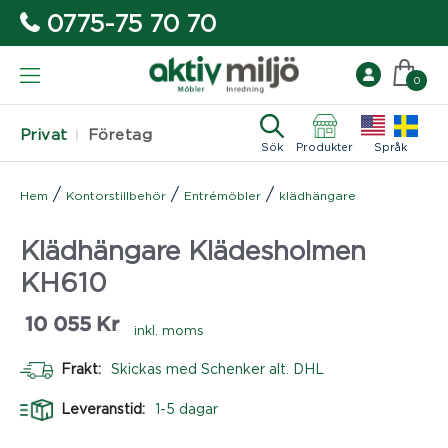
0775-75 70 70
0
Privat
Företag
Sök
Produkter
Språk
/
/
/
Hem
Kontorstillbehör
Entrémöbler
klädhängare
Klädhängare Klädesholmen
KH610
10 055
Kr
inkl. moms
Frakt:
Skickas med Schenker alt. DHL
Leveranstid:
1-5 dagar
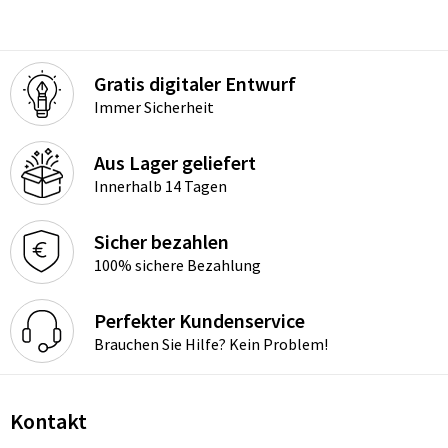
Gratis digitaler Entwurf
Immer Sicherheit
Aus Lager geliefert
Innerhalb 14 Tagen
Sicher bezahlen
100% sichere Bezahlung
Perfekter Kundenservice
Brauchen Sie Hilfe? Kein Problem!
Kontakt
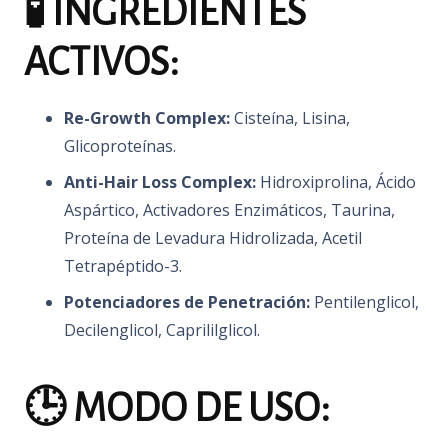
🧪 INGREDIENTES
ACTIVOS:
Re-Growth Complex:
Cisteína, Lisina,
Glicoproteínas.
Anti-Hair Loss Complex:
Hidroxiprolina, Ácido
Aspártico, Activadores Enzimáticos, Taurina,
Proteína de Levadura Hidrolizada, Acetil
Tetrapéptido-3.
Potenciadores de Penetración:
Pentilenglicol,
Decilenglicol, Caprililglicol.
🕒 MODO DE USO:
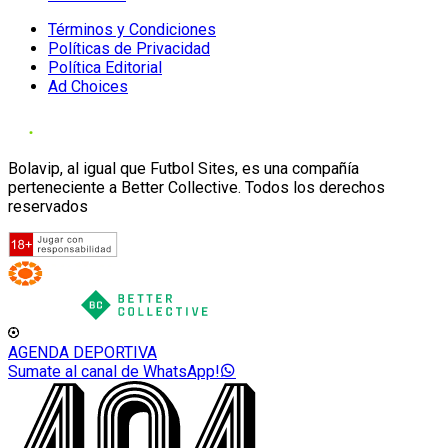
Términos y Condiciones
Políticas de Privacidad
Política Editorial
Ad Choices
Bolavip, al igual que Futbol Sites, es una compañía
perteneciente a Better Collective. Todos los derechos
reservados
AGENDA DEPORTIVA
Sumate al canal de WhatsApp!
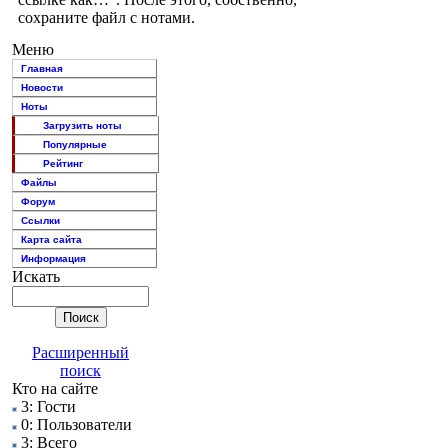
сохраните файл с нотами.
Меню
Главная
Новости
Ноты
Загрузить ноты
Популярные
Рейтинг
Файлы
Форум
Ссылки
Карта сайта
Информация
Искать
Расширенный
поиск
Кто на сайте
3: Гости
0: Пользователи
3: Всего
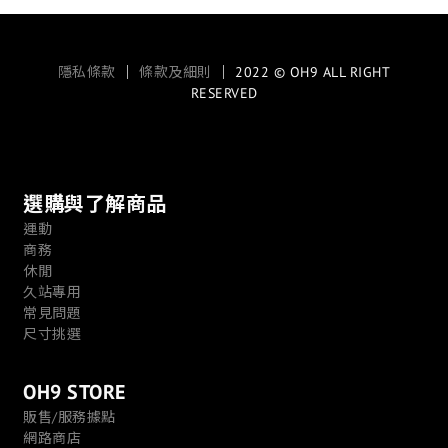
隱私條款
｜
條款及細則
｜ 2022 © OH9 ALL RIGHT
RESERVED
選購與了解商品
運動
商務
休閒
久站專用
常見問題
尺寸挑選
OH9 STORE
販售/服務據點
網路商店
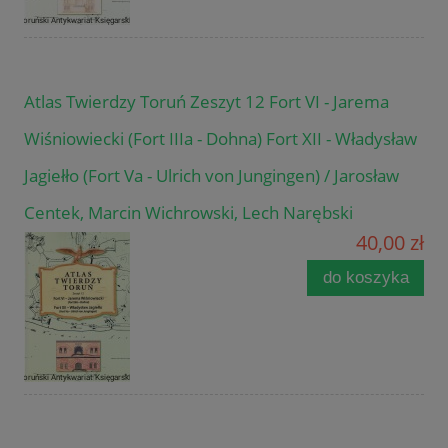
Atlas Twierdzy Toruń Zeszyt 12 Fort VI - Jarema
Wiśniowiecki (Fort IIIa - Dohna) Fort XII - Władysław
Jagiełło (Fort Va - Ulrich von Jungingen) / Jarosław
Centek, Marcin Wichrowski, Lech Narębski
40,00 zł
do koszyka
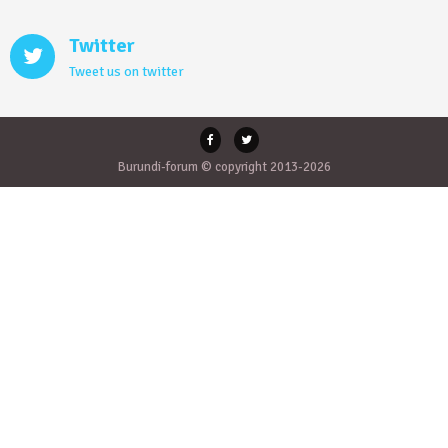
Twitter
Tweet us on twitter
Burundi-forum © copyright 2013-2026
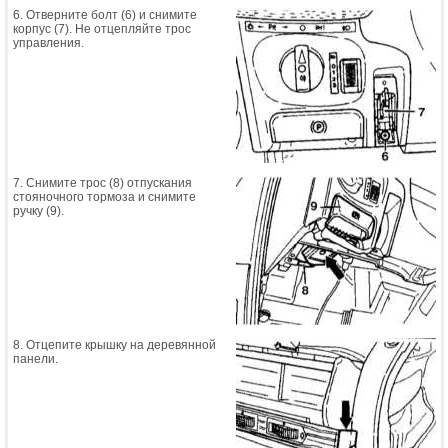
6. Отверните болт (6) и снимите
корпус (7). Не отцепляйте трос
управления.
7. Снимите трос (8) отпускания
стояночного тормоза и снимите
ручку (9).
8. Отцепите крышку на деревянной
панели.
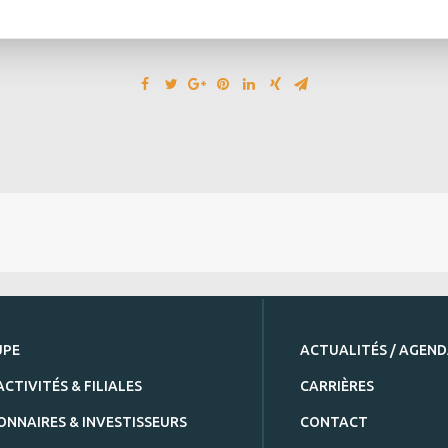
UPE
ACTUALITÉS / AGEN
ACTIVITÉS & FILIALES
CARRIÈRES
ONNAIRES & INVESTISSEURS
CONTACT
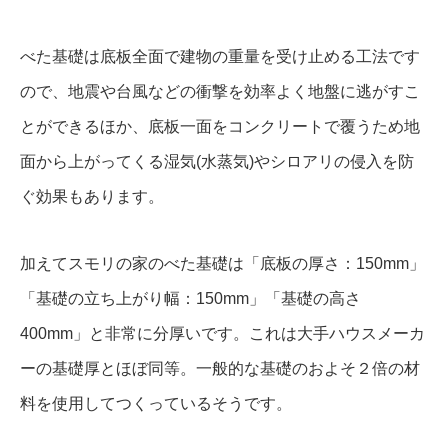
べた基礎は底板全面で建物の重量を受け止める工法です
ので、地震や台風などの衝撃を効率よく地盤に逃がすこ
とができるほか、底板一面をコンクリートで覆うため地
面から上がってくる湿気(水蒸気)やシロアリの侵入を防
ぐ効果もあります。
加えてスモリの家のべた基礎は「底板の厚さ：150mm」
「基礎の立ち上がり幅：150mm」「基礎の高さ
400mm」と非常に分厚いです。これは大手ハウスメーカ
ーの基礎厚とほぼ同等。一般的な基礎のおよそ２倍の材
料を使用してつくっているそうです。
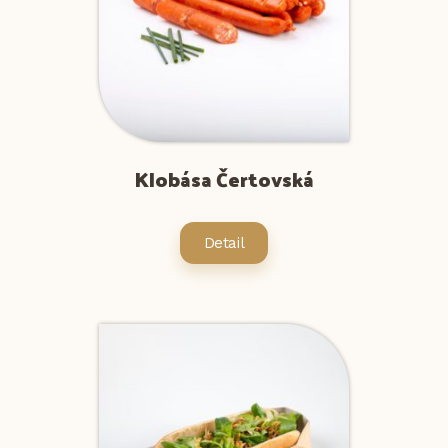
Klobása Čertovská
Detail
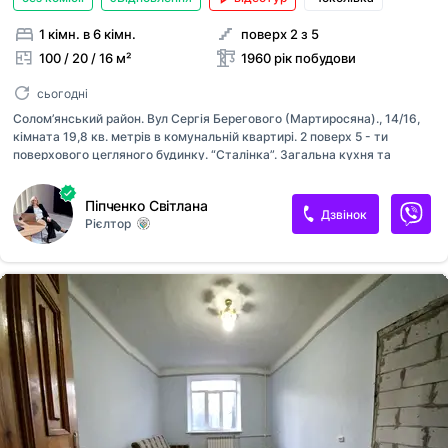
1 кімн. в 6 кімн.
поверх 2 з 5
100 / 20 / 16 м²
1960 рік побудови
сьогодні
Солом’янський район. Вул Сергія Берегового (Мартиросяна)., 14/16,
кімната 19,8 кв. метрів в комунальній квартирі. 2 поверх 5 - ти
поверхового цегляного будинку. “Сталінка”. Загальна кухня та
санвузол, є комора. Приємні сусіди. В кімнаті поміняно вікна та
батареї. Нова мідна проводка. Розвинена інфраструктура - поруч
Піпченко Світлана
супермаркети, навчальні заклади, ринок. Найближче метро -
Дзвінок
Рієлтор
Шулявська.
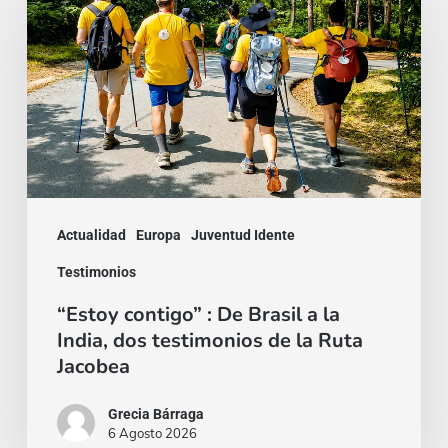
:
De
Brasil
a
la
India,
dos
Actualidad
Europa
Juventud Idente
testimonios
Testimonios
de
“Estoy contigo” : De Brasil a la
la
India, dos testimonios de la Ruta
Ruta
Jacobea
Jacobea
Grecia Bárraga
6 Agosto 2026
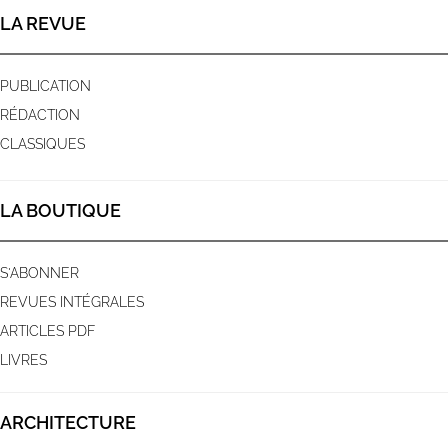
LA REVUE
PUBLICATION
RÉDACTION
CLASSIQUES
LA BOUTIQUE
S'ABONNER
REVUES INTÉGRALES
ARTICLES PDF
LIVRES
ARCHITECTURE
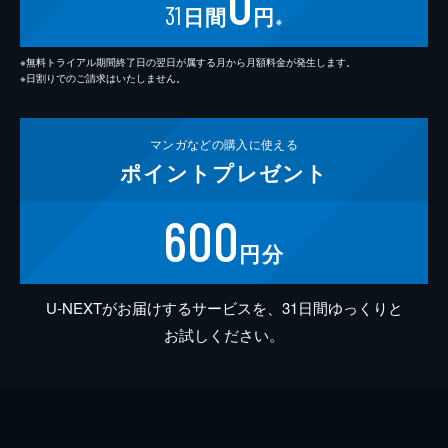
0
31
日間
円
※
※無料トライアル期間終了日の翌日が属する月から月額料金が発生します。
※日割りでのご請求はいたしません。
マンガなどの
購入に使える
ポイント
プレゼント
600
円分
U-NEXTがお届けするサービスを、31日間ゆっくりと
お試しください。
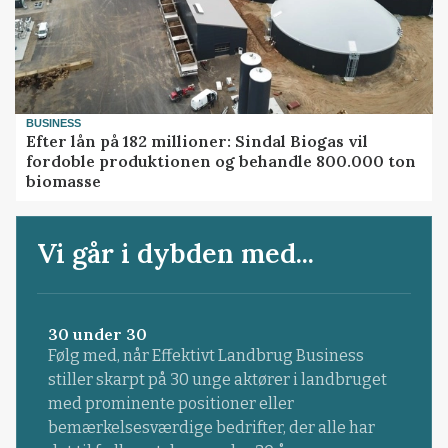
BUSINESS
Efter lån på 182 millioner: Sindal Biogas vil
fordoble produktionen og behandle 800.000 ton
biomasse
Vi går i dybden med...
30 under 30
Følg med, når Effektivt Landbrug Business
stiller skarpt på 30 unge aktører i landbruget
med prominente positioner eller
bemærkelsesværdige bedrifter, der alle har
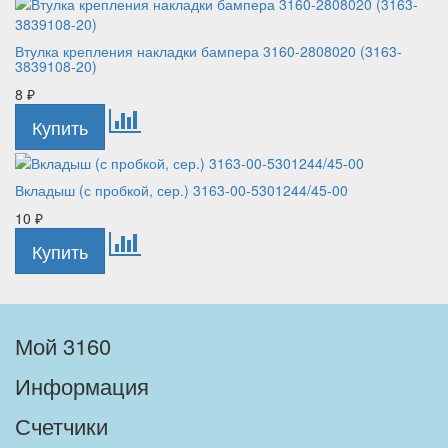
Втулка крепления накладки бампера 3160-2808020 (3163-
3839108-20)
8
₽
Вкладыш (с пробкой, сер.) 3163-00-5301244/45-00
10
₽
Мой 3160
Информация
Счетчики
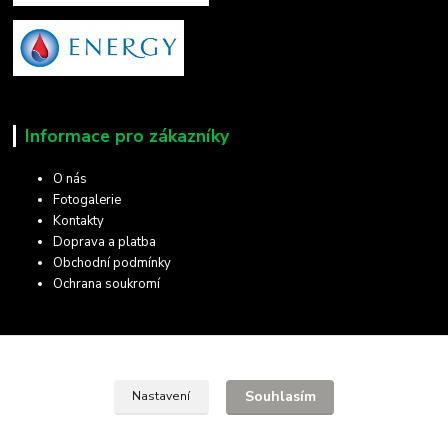
Informace pro zákazníky
O nás
Fotogalerie
Kontakty
Doprava a platba
Obchodní podmínky
Ochrana soukromí
Kde nás najdete
Souhlasím
Nastavení
28. října 11
Olomouc, 772 00
Hledat na mapě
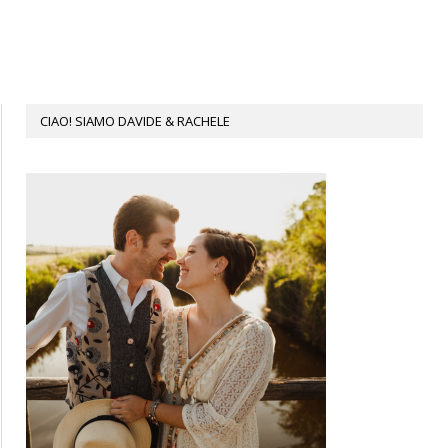
CIAO! SIAMO DAVIDE & RACHELE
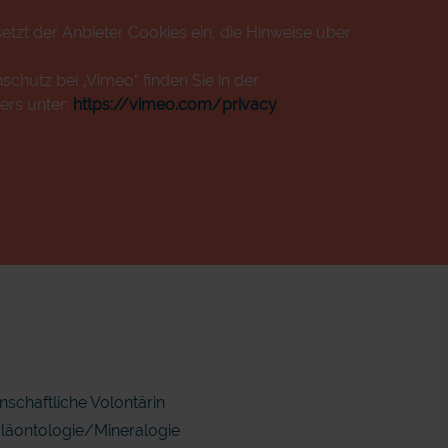
etzt der Anbieter Cookies ein, die Hinweise über
chutz bei „Vimeo“ finden Sie in der
ers unter:
https://vimeo.com/privacy
nschaftliche Volontärin
Paläontologie/Mineralogie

--------------------------------

**What to produce**
Please print the entries exactly as they stand. Images are not part of the copy.

**Solution below**
0775-75 70 70
0
Privat
Företag
Sök
Produkter
Språk
/
/
/
Hem
Kontorstillbehör
Entrémöbler
klädhängare
Klädhängare Klädesholmen
KH610
10 055
Kr
inkl. moms
Frakt:
Skickas med Schenker alt. DHL
Leveranstid:
1-5 dagar
Gratis digitaler Entwurf
Immer Sicherheit
Aus Lager geliefert
Innerhalb 14 Tagen
Sicher bezahlen
100% sichere Bezahlung
Perfekter Kundenservice
Brauchen Sie Hilfe? Kein Problem!
Kontakt
🧪 INGREDIENTES
ACTIVOS:
Re-Growth Complex:
Cisteína, Lisina,
Glicoproteínas.
Anti-Hair Loss Complex:
Hidroxiprolina, Ácido
Aspártico, Activadores Enzimáticos, Taurina,
Proteína de Levadura Hidrolizada, Acetil
Tetrapéptido-3.
Potenciadores de Penetración:
Pentilenglicol,
Decilenglicol, Caprililglicol.
🕒 MODO DE USO:
Términos y Condiciones
Políticas de Privacidad
Política Editorial
Ad Choices
Bolavip, al igual que Futbol Sites, es una compañía
perteneciente a Better Collective. Todos los derechos
reservados
AGENDA DEPORTIVA
Sumate al canal de WhatsApp!
сохраните файл с нотами.
Меню
Главная
Новости
Ноты
Загрузить ноты
Популярные
Рейтинг
Файлы
Форум
Ссылки
Карта сайта
Информация
Искать
Расширенный
поиск
Кто на сайте
3: Гости
0: Пользователи
3: Всего
隱私條款
｜
條款及細則
｜ 2022 © OH9 ALL RIGHT
RESERVED
選購與了解商品
運動
商務
休閒
久站專用
常見問題
尺寸挑選
OH9 STORE
販售/服務據點
網路商店
Atlas Twierdzy Toruń Zeszyt 12 Fort VI - Jarema
Wiśniowiecki (Fort IIIa - Dohna) Fort XII - Władysław
Jagiełło (Fort Va - Ulrich von Jungingen) / Jarosław
Centek, Marcin Wichrowski, Lech Narębski
40,00 zł
do koszyka
Twitter
Tweet us on twitter
Burundi-forum © copyright 2013-2026
6. Отверните болт (6) и снимите
корпус (7). Не отцепляйте трос
управления.
7. Снимите трос (8) отпускания
стояночного тормоза и снимите
ручку (9).
8. Отцепите крышку на деревянной
панели.
UPE
ACTUALITÉS / AGEN
ACTIVITÉS & FILIALES
CARRIÈRES
ONNAIRES & INVESTISSEURS
CONTACT
べた基礎は底板全面で建物の重量を受け止める工法です
ので、地震や台風などの衝撃を効率よく地盤に逃がすこ
とができるほか、底板一面をコンクリートで覆うため地
面から上がってくる湿気(水蒸気)やシロアリの侵入を防
ぐ効果もあります。
加えてスモリの家のべた基礎は「底板の厚さ：150mm」
「基礎の立ち上がり幅：150mm」「基礎の高さ
400mm」と非常に分厚いです。これは大手ハウスメーカ
ーの基礎厚とほぼ同等。一般的な基礎のおよそ２倍の材
料を使用してつくっているそうです。
Klobása Čertovská
Detail
1 кімн. в 6 кімн.
поверх 2 з 5
100 / 20 / 16 м²
1960 рік побудови
сьогодні
Солом’янський район. Вул Сергія Берегового (Мартиросяна)., 14/16,
кімната 19,8 кв. метрів в комунальній квартирі. 2 поверх 5 - ти
поверхового цегляного будинку. “Сталінка”. Загальна кухня та
санвузол, є комора. Приємні сусіди. В кімнаті поміняно вікна та
батареї. Нова мідна проводка. Розвинена інфраструктура - поруч
Піпченко Світлана
супермаркети, навчальні заклади, ринок. Найближче метро -
Дзвінок
Рієлтор
Шулявська.
:
De
Brasil
a
la
India,
dos
Actualidad
Europa
Juventud Idente
testimonios
Testimonios
de
“Estoy contigo” : De Brasil a la
la
India, dos testimonios de la Ruta
Ruta
Jacobea
Jacobea
Grecia Bárraga
6 Agosto 2026
LA REVUE
PUBLICATION
RÉDACTION
CLASSIQUES
LA BOUTIQUE
S'ABONNER
REVUES INTÉGRALES
ARTICLES PDF
LIVRES
ARCHITECTURE
0
31
日間
円
※
※無料トライアル期間終了日の翌日が属する月から月額料金が発生します。
※日割りでのご請求はいたしません。
マンガなどの
購入に使える
ポイント
プレゼント
600
円分
U-NEXTがお届けするサービスを、31日間ゆっくりと
お試しください。
BUSINESS
Efter lån på 182 millioner: Sindal Biogas vil
fordoble produktionen og behandle 800.000 ton
biomasse
Vi går i dybden med...
30 under 30
Følg med, når Effektivt Landbrug Business
stiller skarpt på 30 unge aktører i landbruget
med prominente positioner eller
bemærkelsesværdige bedrifter, der alle har
Втулка крепления накладки бампера 3160-2808020 (3163-
3839108-20)
8
₽
Вкладыш (с пробкой, сер.) 3163-00-5301244/45-00
10
₽
Мой 3160
Информация
Счетчики
Informace pro zákazníky
O nás
Fotogalerie
Kontakty
Doprava a platba
Obchodní podmínky
Ochrana soukromí
Kde nás najdete
Souhlasím
Nastavení
28. října 11
Olomouc, 772 00
Hledat na mapě
CIAO! SIAMO DAVIDE & RACHELE
etzt der Anbieter Cookies ein, die Hinweise über
chutz bei „Vimeo“ finden Sie in der
ers unter:
https://vimeo.com/privacy
nschaftliche Volontärin
Paläontologie/Mineralogie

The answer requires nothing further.